======== Data provided ========

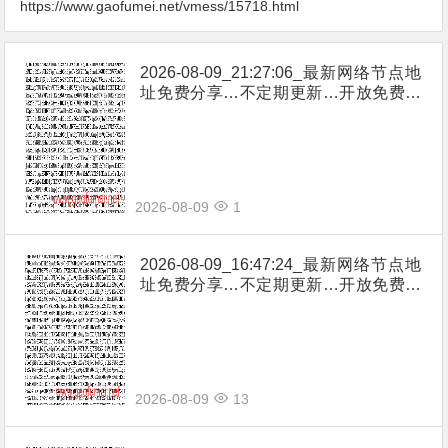
https://www.gaofumei.net/vmess/15718.html
2026-08-09_21:27:06_最新网络节点地
址免费分享…不定期更新…开放免费分
享（网络免费节点香港|日本|韩国|新加
坡|台湾|马来西亚|…
2026-08-09
1
2026-08-09_16:47:24_最新网络节点地
址免费分享…不定期更新…开放免费分
享（网络免费节点香港|日本|韩国|新加
坡|台湾|马来西亚|…
2026-08-09
13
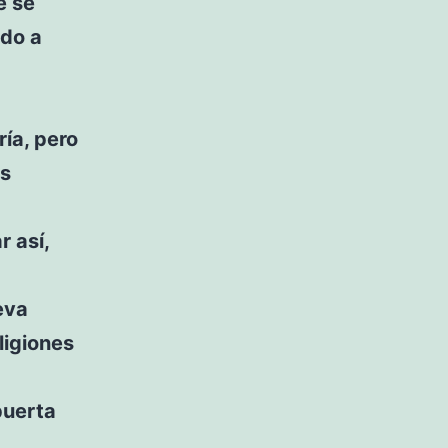
e se
odo a
ría, pero
es
 así,
eva
ligiones
 puerta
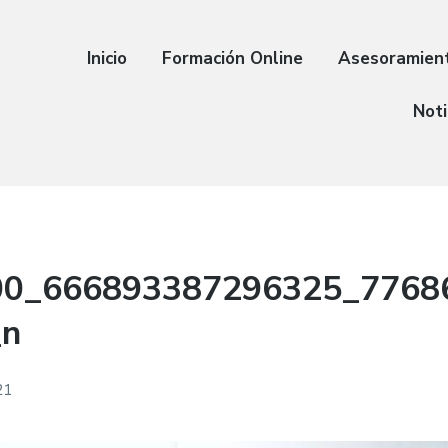
Inicio
Formación Online
Asesoramien
Noti
00_666893387296325_7768
_n
21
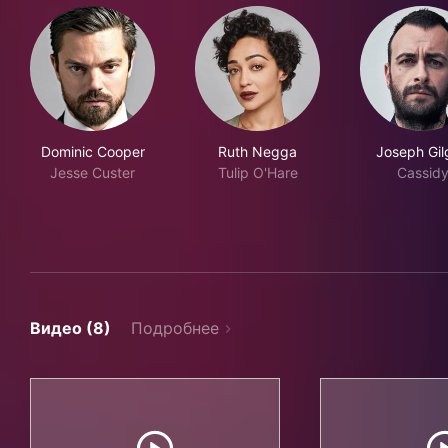
Dominic Cooper
Ruth Negga
Joseph Gil
Jesse Custer
Tulip O'Hare
Cassid
Видео (8)
Подробнее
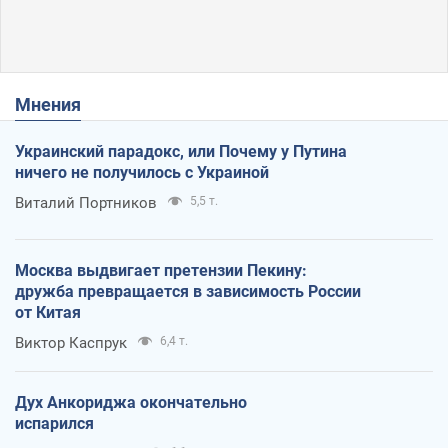
Мнения
Украинский парадокс, или Почему у Путина
ничего не получилось с Украиной
Виталий Портников
5,5 т.
Москва выдвигает претензии Пекину:
дружба превращается в зависимость России
от Китая
Виктор Каспрук
6,4 т.
Дух Анкориджа окончательно
испарился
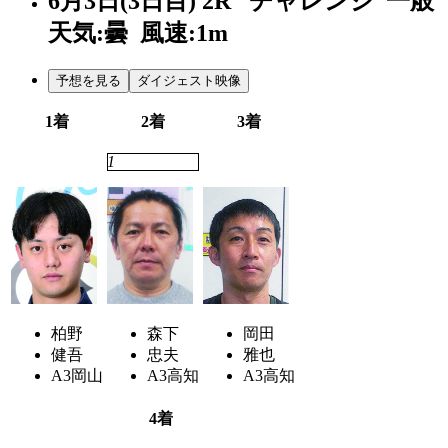
6月3日(3日目)
2R
チャレンジ 一般
天気:曇
風速:1m
予想を見る
ダイジェスト映像
1着
2着
3着
2
1
3
柏野
森下
岡田
健吾
忠夫
雅也
A3
岡山
A3
高知
A3
高知
4着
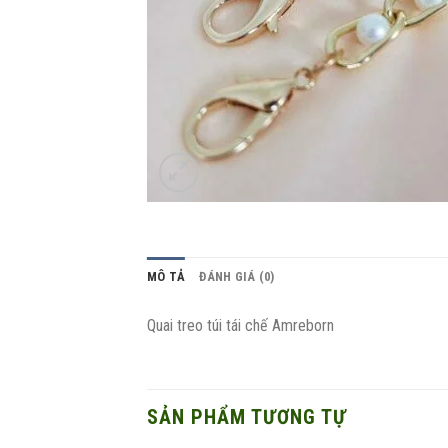
MÔ TẢ
ĐÁNH GIÁ (0)
Quai treo túi tái chế Amreborn
SẢN PHẨM TƯƠNG TỰ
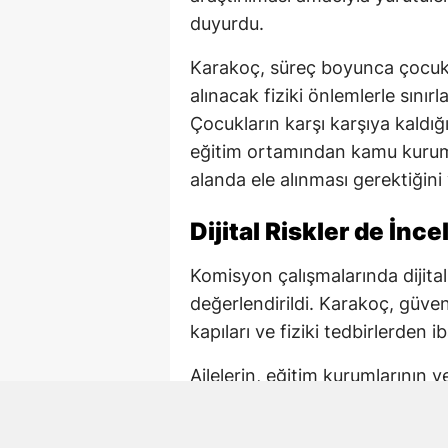
duyurdu.
Karakoç, süreç boyunca çocuk 
alınacak fiziki önlemlerle sını
Çocukların karşı karşıya kaldığı 
eğitim ortamından kamu kuruml
alanda ele alınması gerektiğini
Dijital Riskler de İnc
Komisyon çalışmalarında dijital
değerlendirildi. Karakoç, güv
kapıları ve fiziki tedbirlerden ib
Ailelerin, eğitim kurumlarının 
korunmasında ortak sorumluluk
önlemlerin çok boyutlu şekilde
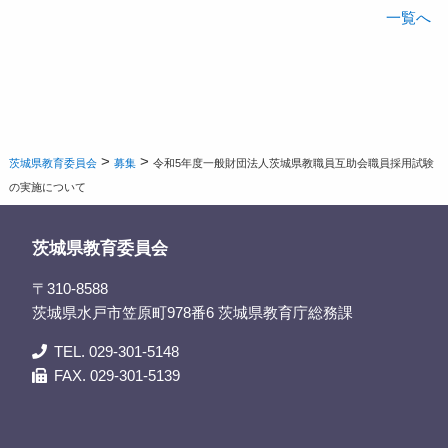
一覧へ
>
>
茨城県教育委員会
募集
令和5年度一般財団法人茨城県教職員互助会職員採用試験
の実施について
茨城県教育委員会
〒310-8588
茨城県水戸市笠原町978番6 茨城県教育庁総務課
TEL. 029-301-5148
FAX. 029-301-5139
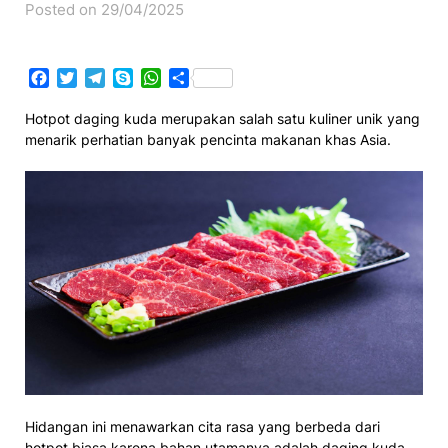
Posted on 29/04/2025
Facebook
Twitter
Telegram
Skype
WhatsApp
Share
Hotpot daging kuda merupakan salah satu kuliner unik yang
menarik perhatian banyak pencinta makanan khas Asia.
Hidangan ini menawarkan cita rasa yang berbeda dari
hotpot biasa karena bahan utamanya adalah daging kuda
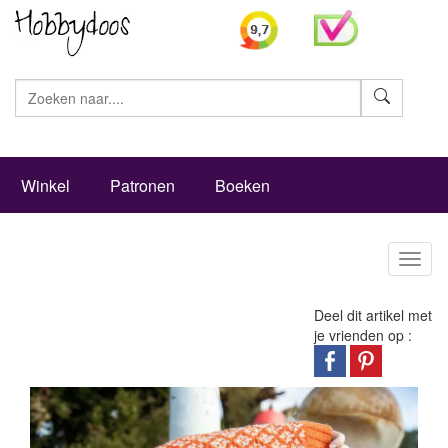
Zoeke
Winkel
Patronen
Boeken
Toggl
naviga
Deel dit artikel met
je vrienden op :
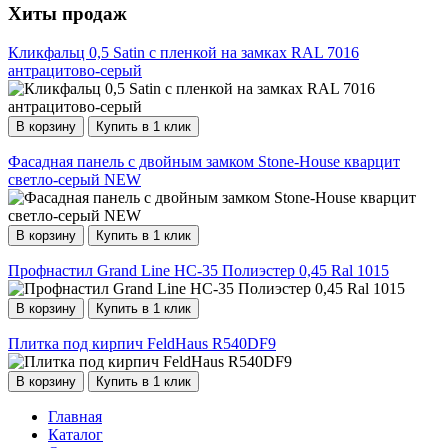
Хиты продаж
Кликфальц 0,5 Satin с пленкой на замках RAL 7016
антрацитово-серый
В корзину
Купить в 1 клик
Фасадная панель c двойным замком Stone-House кварцит
светло-серый NEW
В корзину
Купить в 1 клик
Профнастил Grand Line НС-35 Полиэстер 0,45 Ral 1015
В корзину
Купить в 1 клик
Плитка под кирпич FeldHaus R540DF9
В корзину
Купить в 1 клик
Главная
Каталог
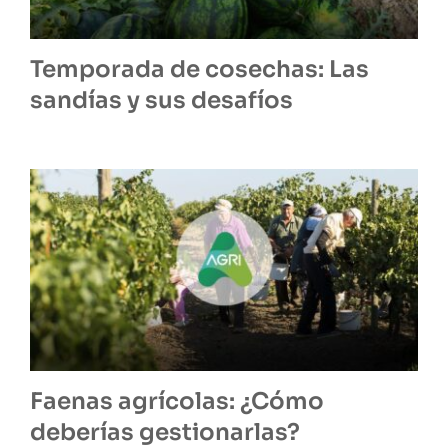
Temporada de cosechas: Las
sandías y sus desafíos
Faenas agrícolas: ¿Cómo
deberías gestionarlas?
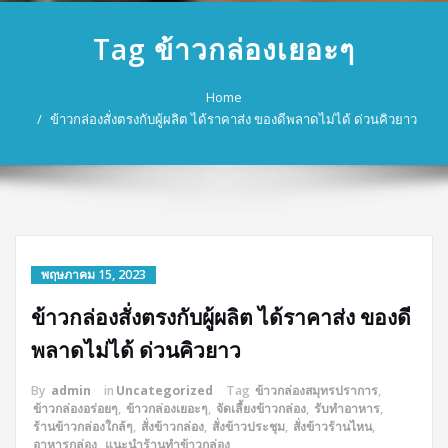
Tag ข้าวกล่องเยอะๆ
Home
ข้าวกล่องสั่งตรงกับผู้ผลิต ได้ราคาส่ง ของดีพลาดไม่ได้ ด่วนคิวยาว
พฤษภาคม 15, 2023
ข้าวกล่องสั่งตรงกับผู้ผลิต ได้ราคาส่ง ของดี
พลาดไม่ได้ ด่วนคิวยาว
By
admin
in
Uncategorized
Tag
ข้าวกล่องสมุทรปราการ
,
ข้าวกล่องอร่อยๆ
,
ข้าวกล่องเยอะๆ
,
จัดเลี้ยงข้าวกล่อง
,
รับทำอาหาร
,
ร้านข้าวกล่องใกล้ๆ
,
สั่งข้าวกล่อง
,
สั่งข้าวประชุม
,
สั่งข้าวร้านไหน
,
อาหารกล่อง
,
แนะนำร้านทำข้าวกล่อง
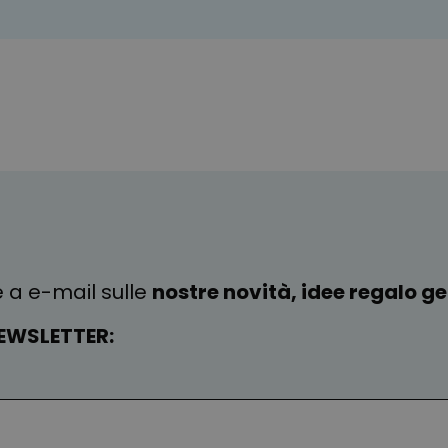
e a e-mail sulle
nostre novità, idee regalo gen
EWSLETTER:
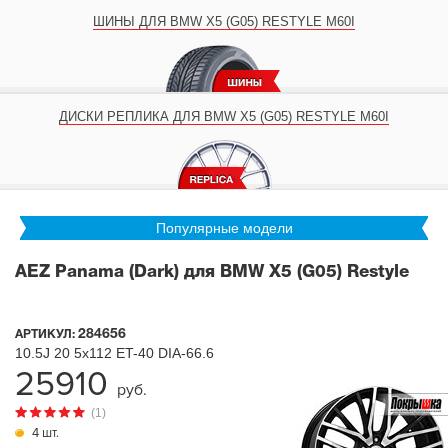
ШИНЫ ДЛЯ BMW X5 (G05) RESTYLE M60I
ДИСКИ РЕПЛИКА ДЛЯ BMW X5 (G05) RESTYLE M60I
Популярные модели
AEZ Panama (Dark) для BMW X5 (G05) Restyle
284656
АРТИКУЛ:
10.5J
20
5x112
ET-40
DIA-66.6
25910
руб.
(1)
4 шт.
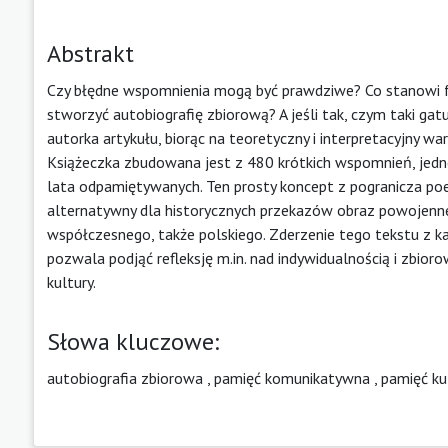
Abstrakt
Czy błędne wspomnienia mogą być prawdziwe? Co stanowi f
stworzyć autobiografię zbiorową? A jeśli tak, czym taki gat
autorka artykułu, biorąc na teoretyczny i interpretacyjny w
Książeczka zbudowana jest z 480 krótkich wspomnień, jedno
lata odpamiętywanych. Ten prosty koncept z pogranicza poety
alternatywny dla historycznych przekazów obraz powojennej 
współczesnego, także polskiego. Zderzenie tego tekstu z k
pozwala podjąć refleksję m.in. nad indywidualnością i zbior
kultury.
Słowa kluczowe:
autobiografia zbiorowa
,
pamięć komunikatywna
,
pamięć k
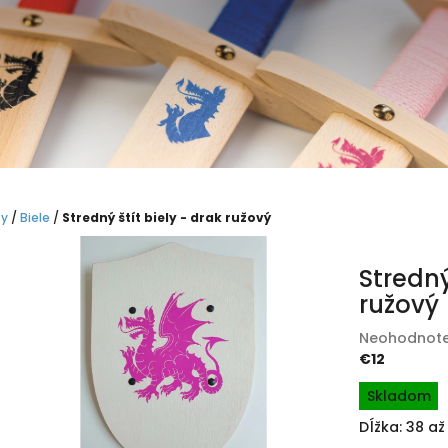
ty
/
Biele
/
Stredný štít biely - drak ružový
Stredný
ružový
Priemerné
Neohodnot
hodnotenie
€12
produktu
Jednotková
Skladom
je
cena:
0,0
Dĺžka: 38 a
z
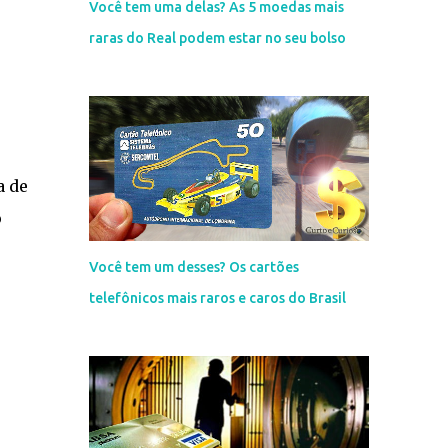
Você tem uma delas? As 5 moedas mais
raras do Real podem estar no seu bolso
a de
o
Você tem um desses? Os cartões
telefônicos mais raros e caros do Brasil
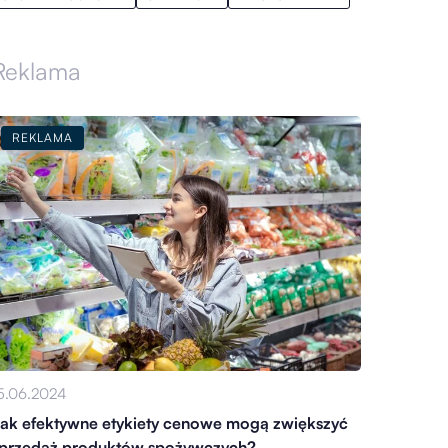
Reklama
REKLAMA
5.06.2024
ak efektywne etykiety cenowe mogą zwiększyć
przedaż produktów spożywczych?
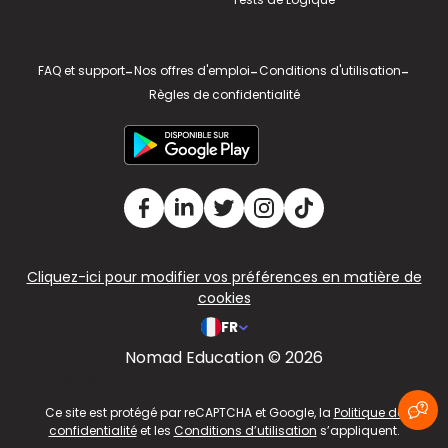
FAQ et support
-
Nos offres d'emploi
-
Conditions d'utilisation
-
Règles de confidentialité
Cliquez-ici pour modifier vos préférences en matière de
cookies
FR
Nomad Education © 2026
v2.311.4 US
Ce site est protégé par reCAPTCHA et Google, la
Politique de
confidentialité
et les
Conditions d’utilisation
s’appliquent.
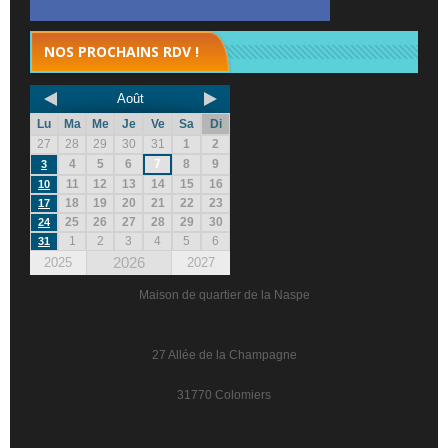
NOS PROCHAINS RDV !
Août
Lu
Ma
Me
Je
Ve
Sa
Di
27
28
29
30
31
1
2
4
5
6
7
8
9
3
11
12
13
14
15
16
10
18
19
20
21
22
23
17
25
26
27
28
29
30
24
1
2
3
4
5
6
31
2026
2025
2027
Maison de quartier de la Naspe
27 Allée de la Champagne
31770 Colomiers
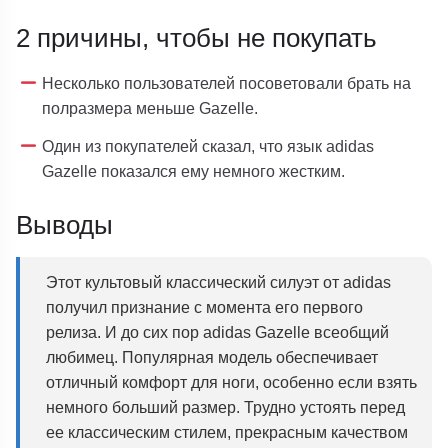
2 причины, чтобы не покупать
Несколько пользователей посоветовали брать на
полразмера меньше Gazelle.
Один из покупателей сказал, что язык adidas
Gazelle показался ему немного жестким.
Выводы
Этот культовый классический силуэт от adidas
получил признание с момента его первого
релиза. И до сих пор adidas Gazelle всеобщий
любимец. Популярная модель обеспечивает
отличный комфорт для ноги, особенно если взять
немного больший размер. Трудно устоять перед
ее классическим стилем, прекрасным качеством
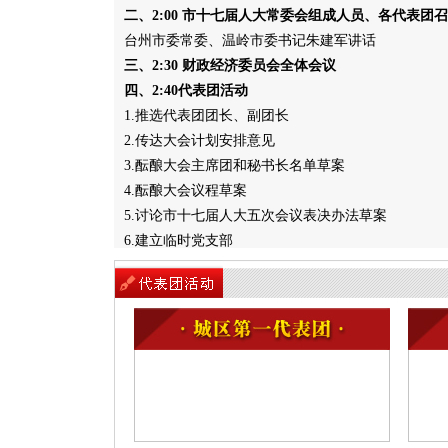
二、2:00 市十七届人大常委会组成人员、各代表团
台州市委常委、温岭市委书记朱建军讲话
三、2:30 财政经济委员会全体会议
四、2:40代表团活动
1.推选代表团团长、副团长
2.传达大会计划安排意见
3.酝酿大会主席团和秘书长名单草案
4.酝酿大会议程草案
5.讨论市十七届人大五次会议表决办法草案
6.建立临时党支部
五、3:30大会预备会议
1.通过市十七届人大五次会议表决办法
2.选举大会主席团和秘书长
3.通过大会议程
4.听取市人民政府关于第十七届人民代表大会第四次
项目完成情况的报告并进行满意度测评
5.典型发言
六、预备会议后 市委召开党员大会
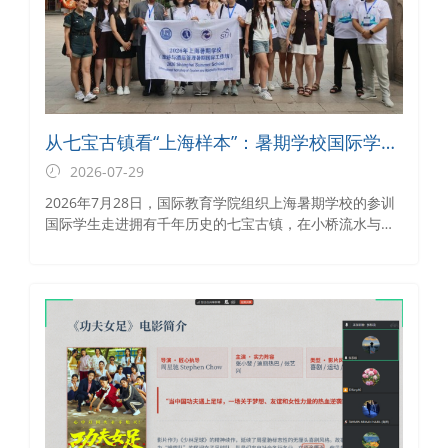
从七宝古镇看“上海样本”：暑期学校国际学生
在江南烟火里探访城市更新的鲜活实践
2026-07-29
2026年7月28日，国际教育学院组织上海暑期学校的参训
国际学生走进拥有千年历史的七宝古镇，在小桥流水与非
遗美食之间，沉浸式体验上海的历史厚度与城市更新的鲜
活脉动。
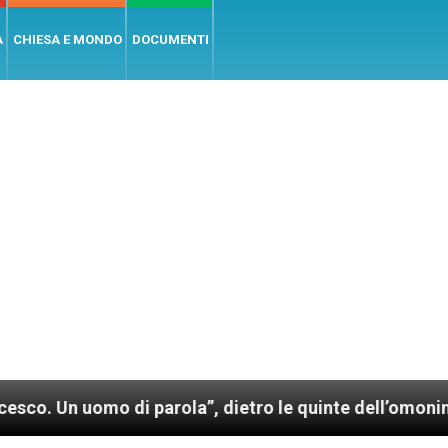
A
CHIESA E MONDO
DOCUMENTI
arola”, dietro le quinte dell’omonimo film di Wim We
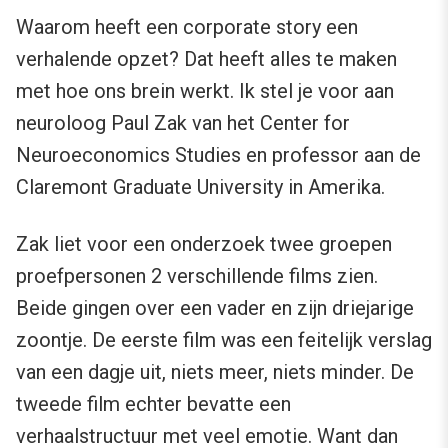
Waarom heeft een corporate story een
verhalende opzet? Dat heeft alles te maken
met hoe ons brein werkt. Ik stel je voor aan
neuroloog Paul Zak van het Center for
Neuroeconomics Studies en professor aan de
Claremont Graduate University in Amerika.
Zak liet voor een onderzoek twee groepen
proefpersonen 2 verschillende films zien.
Beide gingen over een vader en zijn driejarige
zoontje. De eerste film was een feitelijk verslag
van een dagje uit, niets meer, niets minder. De
tweede film echter bevatte een
verhaalstructuur met veel emotie. Want dan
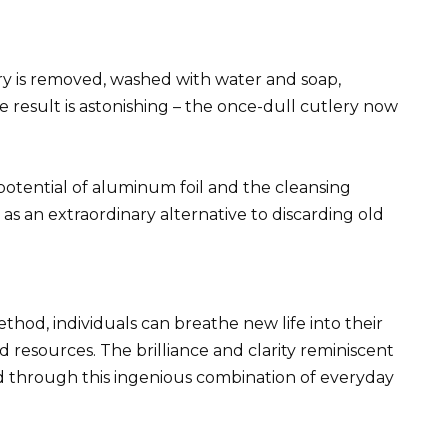
ery is removed, washed with water and soap,
e result is astonishing – the once-dull cutlery now
e potential of aluminum foil and the cleansing
as an extraordinary alternative to discarding old
thod, individuals can breathe new life into their
 resources. The brilliance and clarity reminiscent
red through this ingenious combination of everyday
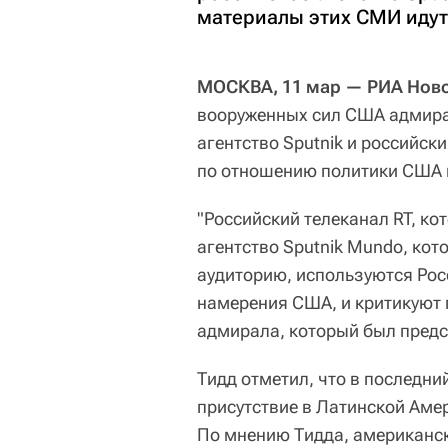
материалы этих СМИ идут
МОСКВА, 11 мар — РИА Ново
вооруженных сил США адмира
агентство Sputnik и российск
по отношению политики США 
"Российский телеканал RT, ко
агентство Sputnik Mundo, ко
аудиторию, используются Рос
намерения США, и критикуют 
адмирала, который был предс
Тидд отметил, что в последни
присутствие в Латинской Аме
По мнению Тидда, американс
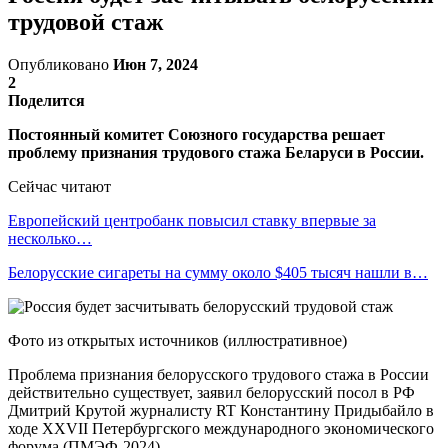
трудовой стаж
Опубликовано
Июн 7, 2024
2
Поделится
Постоянный комитет Союзного государства решает
проблему признания трудового стажа Беларуси в России.
Сейчас читают
Европейский центробанк повысил ставку впервые за
несколько…
Белорусские сигареты на сумму около $405 тысяч нашли в…
Фото из открытых источников (иллюстративное)
Проблема признания белорусского трудового стажа в России
действительно существует, заявил белорусский посол в РФ
Дмитрий Крутой журналисту RT Константину Придыбайло в
ходе XXVII Петербургского международного экономического
форума (ПМЭФ-2024).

========

■ What you should do ■
Lines containing the word "าวกล": how many are there in the data above? Reply with only that number.

■ Exercise result ■
10